概要
株式会社は、株主に対し剰余金の配当をすることができます(会社法453)が、その都度、株主総会の決議によって一定事項を定めなければならないということになっています(会社法454①)。つまり、株主に配当をする場合は、まず、株主総会の決議ありきで、株主から請求して確定するというわけではありません。
一方、合同会社の場合は、社員は合同会社に対し、原則としていつでも利益の配当を請求することができ確定します(会社法621①)。ただし、利益の配当を請求する方法その他の利益の配当に関する事項を定款で自由に定めることができます(会社法621②)。つまり、各社員が自由にいつでも配当を請求するようなことがないようにできます。

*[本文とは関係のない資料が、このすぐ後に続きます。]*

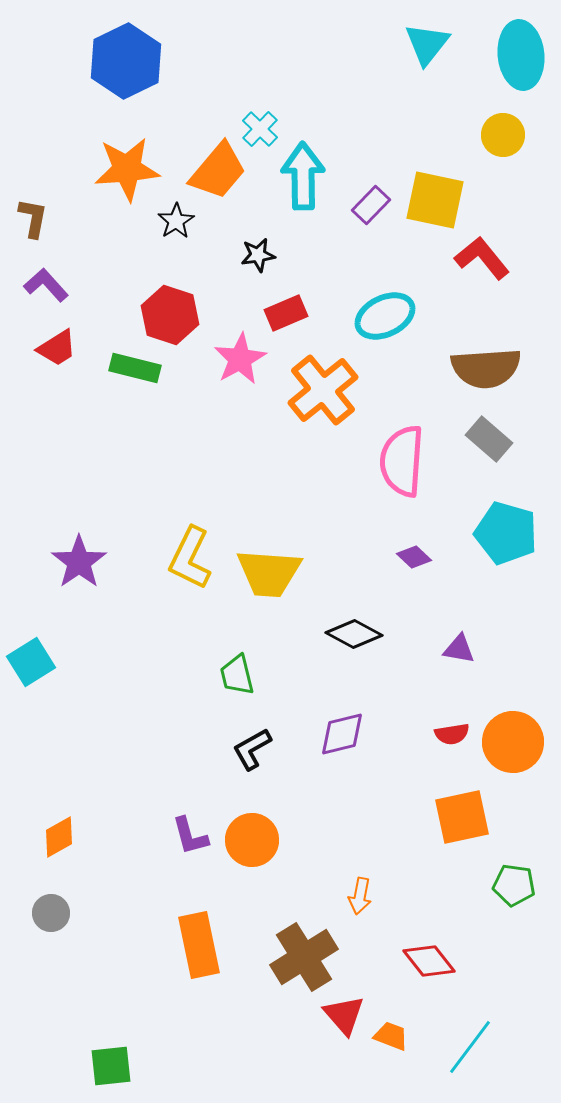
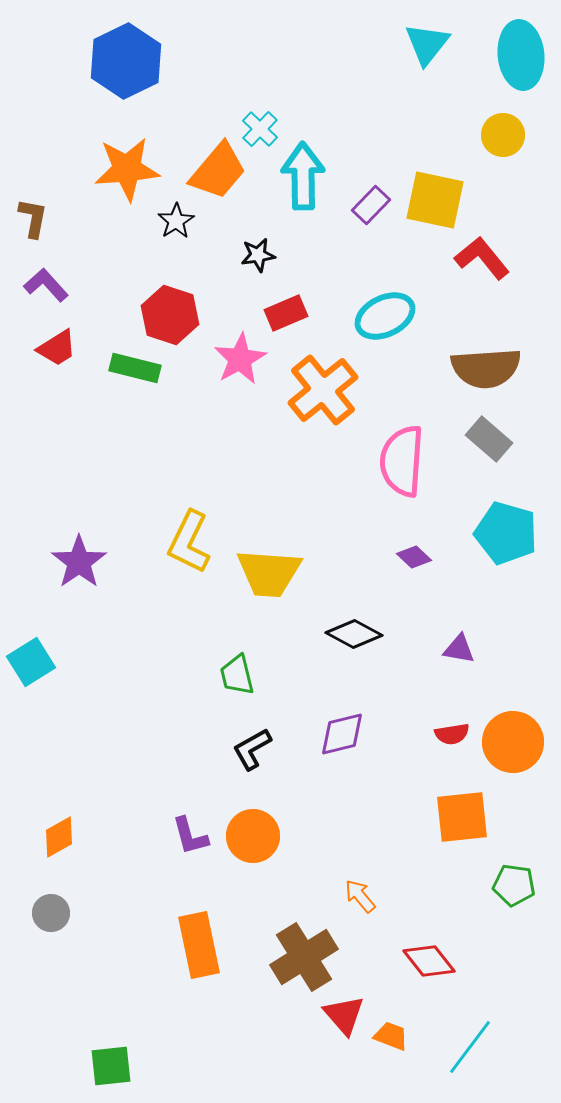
yellow L-shape at (190, 558): moved 1 px left, 16 px up
orange square at (462, 817): rotated 6 degrees clockwise
orange circle at (252, 840): moved 1 px right, 4 px up
orange arrow at (360, 896): rotated 129 degrees clockwise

なお、合同会社の場合は、利益の配当により払い戻した財産の帳簿価額に相当する額は、資本剰余金の額からは控除しないものとされます(会計規31②)。よって、利益の配当は利益剰余金からされるものであり、配当財源とならない資本剰余金は利益の配当ではなく、出資の払戻し(会社法624)により払い戻されます。
株式会社では「その他利益剰余金」だけでなく「その他資本剰余金」から配当することも可能であるため、「剰余金」の配当(会社法453)といいますが、合同会社の場合は利益剰余金からしか配当できないため、「利益」の配当(会社法621)といいます。利益の配当により、利益剰余金が減少することとなります(会計規32②四)。
配当請求
合同会社では有限責任社員しかいないため、債権者保護のため、特則が設けられ、利益配当に関する制限などがされています。例えば、会社法628条では次のように利益の配当の制限についての特則が設けられています。
合同会社は、利益の配当額が配当をする日における利益額を超える場合には、利益の配当をすることはできません(会社法628)。なお、ここでいう利益額とは次に掲げる額のうちいずれか少ない額となります(会計規163)。
(イ)合同会社全体における利益額 利益の配当をした日における利益剰余金の額 (ロ)請求をした社員ごとの利益額 既に分配された利益の額-(既に分配された損失の額+既に利益配当された額) |
「(イ)合同会社全体における利益額(利益剰余金の額)」の制限があるのは、会社債権者を害することをないようにするためです。「(ロ)請求をした社員ごとの利益額」の制限があるのは、他の社員を害することをないようにするためです。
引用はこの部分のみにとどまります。